Мне на мгновение показалось, что я сам это сказал: будто вырвалось то,
чему я приказал: "Молчи!"
- Я не думал... - бормотал Барамбаев. - Ни одной минуты я не думал!.. Я
сам не знаю как.
Он опять цеплялся, как за соломинку, за эту фразу.
- Не лги, Барамбаев! - сказал Бозжанов. - Говори комбату правду.
- Это правда, это правда... Потом гляжу на кровь, опомнился: зачем это
я? Черт попутал... Не стреляйте меня! Простите, товарищ комбат!
Может быть, в этот момент он действительно говорил правду. Может быть,
именно это с ним и было: затмение рассудка, мгновенная катастрофа
подточенной страхом души.
Но ведь так и бегут с поля боя, так и становятся преступниками перед
Отечеством, нередко не понимая потом, как это могло случиться:
Я сказал Бозжанову:
- Вместо него Блоха будет командиром отделения. И это отделение, люди,
с которыми он жил и от которых бежал, расстреляют его перед строем.

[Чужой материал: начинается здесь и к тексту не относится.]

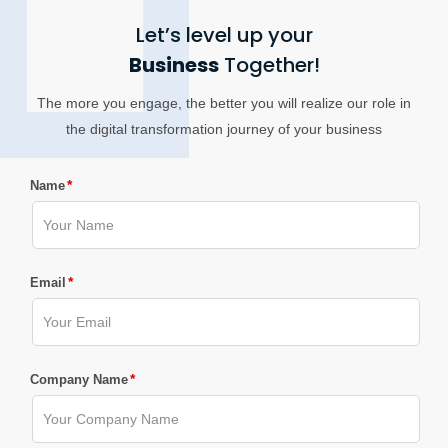
Let’s level up your
Business
Together!
The more you engage, the better you will realize our role in
the digital transformation journey of your business
*
Name
*
Email
*
Company Name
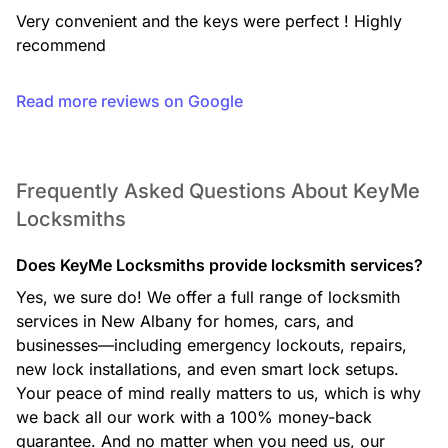
expert support you can rely on.
Very convenient and the keys were perfect ! Highly 
recommend
Read more reviews on Google
Safe Opening Service
If you’re locked out of your safe, our technicians use
professional, non-destructive methods whenever possible to
open your safe and restore access to your valuables.
Frequently Asked Questions About KeyMe
Locksmiths
Does KeyMe Locksmiths provide locksmith services?
Safe Installation
We install a wide range of safes, including fire-rated and
Yes, we sure do! We offer a full range of locksmith
security safes, ensuring proper placement and secure
services in New Albany for homes, cars, and
mounting for reliable protection.
businesses—including emergency lockouts, repairs,
new lock installations, and even smart lock setups.
Your peace of mind really matters to us, which is why
we back all our work with a 100% money-back
Car Locksmith
guarantee. And no matter when you need us, our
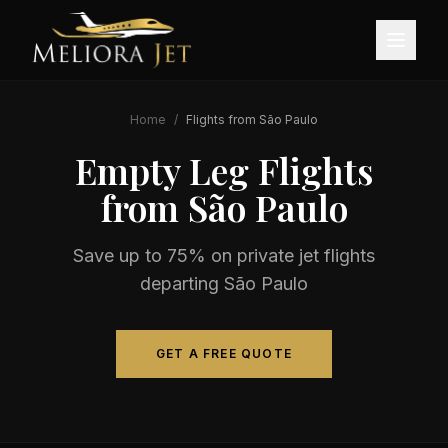
Home
/
Flights from
São Paulo
Empty Leg Flights
from
São Paulo
Save up to 75% on private jet flights
departing
São Paulo
GET A FREE QUOTE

Бозжанов наклонился ко мне и шепотом сказал:
- Аксакал, а имеем ли мы право?
- Да! - ответил я. - Потом буду держать ответ перед кем угодно, но
через час исполню то, что сказал. А вы подготовьте донесение.
...
- По трусу, изменнику Родины, нарушителю присяги... отделение... огонь!
И трус был расстрелян.
Судите меня!
Когда-то моего отца, кочевника, укусил в пустыне ядовитый паук. Отец
был один среди песков, рядом не было никого, кроме верблюда. Яд этого
паука смертелен. Отец вытащил нож и вырезал кусок мяса из собственного
тела - там, где укусил паук.
Так теперь поступил и я - ножом вырезал кусок из собственного тела.
Я человек. Все человеческое кричало во мне: "Не надо, пожалей, прости!"
Но я не простил.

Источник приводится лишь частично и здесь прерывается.